In essence the impact of this research will be threefold. Firstly, we will gain an unprecedented amount of insight into OCD by understanding the detrimental effects of checking compulsions not only at the cognitive but at the neural systems level. This will give rise to new explanatory theories and specific models of core deficiencies in cortical processing that could be efficiently targeted with pharmacological and non-pharmacological interventions. Secondly, the detailed understanding of deficient oscillatory signatures and functional connectivity in OCD will provide new candidate biomarkers and endophenotypes with the potential to improve diagnosis, risk evaluation and drug development. Thirdly, a proof-of-concept that frequency-tuned TMS directly modulates deficient brain oscillations and impacts on behaviour, could result in a novel putative therapeutic intervention.

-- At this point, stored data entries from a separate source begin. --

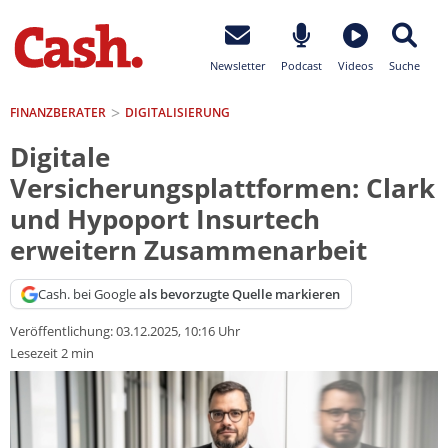
Newsletter
Podcast
Videos
Suche
FINANZBERATER
DIGITALISIERUNG
Digitale
Versicherungsplattformen: Clark
und Hypoport Insurtech
erweitern Zusammenarbeit
Cash. bei Google
als bevorzugte Quelle markieren
Veröffentlichung:
03.12.2025, 10:16 Uhr
Lesezeit 2 min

The academic community will be reached via its standard ways of dissemination at conferences and in high impact journals aiming not only at researchers of OCD, but at the wider academic audience interested clinically or generally in functional cortical networks of working memory and executive control. The wider public will be informed in an appropriate manner via internet, radio, television, and specific publications in outlets aimed at such an audience. Sufferers of OCD and their relatives will be reached via appropriate organisations and charities by providing information for use on their websites and the offer to give oral presentations to their members. Finally, we will specifically target potential users of our research maximising the chances of immediate impact. Via established networks within the Institutes of Health and Wellbeing (IHW) and of Neuroscience and Psychology (INP) we will widely disseminate our findings to users in clinics and the pharmaceutical industry using their feedback to identify potential attendees for a dedicated workshop to disseminate our findings in concentrated form and to identify potential synergies for the future.